State changes of water

1. Feb 22, 2015

Robin04

1. The problem statement, all variables and given/known data
We mix 1 kg of ice at -10 C with 5 kg of vapor at 110 C. Calculate the temperature of equilibrium.

m_i = 1 kg
T_i = -10 C
m_v = 5 kg
T_v = 110 C
L_melting = 330 000 J/kg
L_condesation = 2 260 000 J/kg
c_water = 4200 J/kg

2. Relevant equations
Q_given = Q_got
Q = L*m = c*m*dT

3. The attempt at a solution
I do not know that at what state will be the water at the temperature of equilibrium. If it was water, if would be at 520 C. It can't be vapor because if the vapor gave energy to the ice to melt, then boil, the vapor would already start the condensation.

2. Feb 22, 2015

SteamKing

Staff Emeritus
How does ice and vapor at 110 C form a mixture whose temperature is 520 C? Have you found a new source of energy?

You should show your calculations for this.

3. Feb 22, 2015

Staff: Mentor

You need to work out the energy required or produced by the various state transitions and compare them to see what transitions, in whole or in part, can take place. You can't necessarily know ahead of time what the final state will be --- you have to "sneak up on it" by moving the available energy around a step at a time.

4. Feb 22, 2015

Robin04

Thank you guys. I rethought, and i realised that I can have water and vapor at the same time, so I got that in the end from the 5 kg of vapor I have only 1,31 in the state of gas, and all the ice boiled to vapor. m_vapor_total = 1,31+1 = 2,31 kg
m_water_total = 5-1,31 = 3,69 kg
Am I right?

5. Feb 22, 2015

Staff: Mentor

That doesn't look right. You've both boiled all the ice to vapor and condensed some vapor to liquid?

You'll have to present your work in detail for us to see where it's right or wrong.

6. Feb 22, 2015

Robin04

Finding the final state:
To boil the ice I need:
2100*10+330000+4200*100+2 260 000 = 3 031 000 J of energy.
I got it from the vapor.
For the vapor to condense I need:
1380*5*10+2 260 000*5= 11 360 000 J.
This is much more that is needed to boil the ice and at the same time the energy to cool the vapor to 100 C is smaller than the ice is needed to boil. So I am sure that in the end I will have a mixture of 100 C water and 100 C vapor.

Q_given = Q_got
1380*5*10+2 260 000 * m = 2100*10+330000+4200*100+2 260 000
Here m is the mass of the vapor that is required to condense which is 1,31 kg. And here was a mistake I made (I switched the meaning of m). So in the end I have 5-1.31+ 1 = 4,69 kg of vapor and 1,31 kg of water.
I hope I didnt make any mistake. :-)

7. Feb 22, 2015

Staff: Mentor

I'm dubious about your value "1380". You haven't defined what it is anywhere, and I suppose it's meant to be the specific heat of water vapor (steam). I'd think it should be closer to 1900 J/(kg C ) for temperatures near 100C.
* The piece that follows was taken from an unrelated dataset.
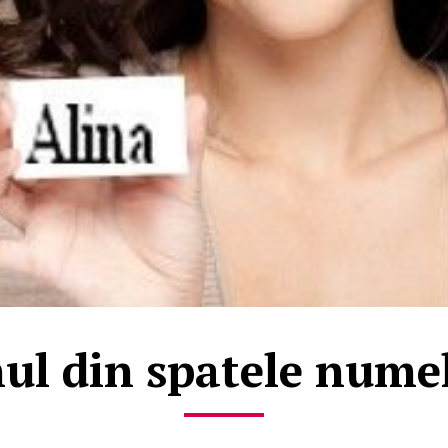
ul din spatele nume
And why are you vaporizing the water you converted to liquid from ice? You've written:

1380*5*10+2 260 000 * m = 2100*10+330000+4200*100+2 260 000

Where that final term looks suspiciously like a heat of vaporization. If you're going to end up with a mix of liquid water and steam at 100C, shouldn't the ice be brought to 100C and left there?

However, that said, the good news is that any water that's vaporized will be exactly traded for an equal amount of steam condensed, so the oversight disappears in a puff of mathematics. Your final masses for the liquid and vapor look okay.

Last edited: Feb 22, 2015
8. Feb 22, 2015

Robin04

Yes, 1380 is the specific heat of steam, it is given in my book, I forgot to write it down for you, sorry.

I think now I got it. I took out the boiling from the ice and now the equation is
1380*5*10+2 260 000 * m = 2100*10+330000+4200*100
where m is still the mass of vapor that is needed to condense to get the ice to 100C.
m=0,31 kg
So Total Vapor = 5-0,31 = 4,69 kg
Total Water = 1 + 0,31 = 1,31 kg
Interesting, the same result. :O

9. Feb 22, 2015

Staff: Mentor

Hmm. Seems rather low to me. I'd really expect something closer to 1900 or 2000 kJ/(kg K). See the table here for example.

10. Feb 22, 2015

Robin04

Yes, you're right, but 1380 is given in my book, so I have to calculate with this. By the way, next to the 1380 there is written "for isochoric prossesses". I don't really understand this comment indeed.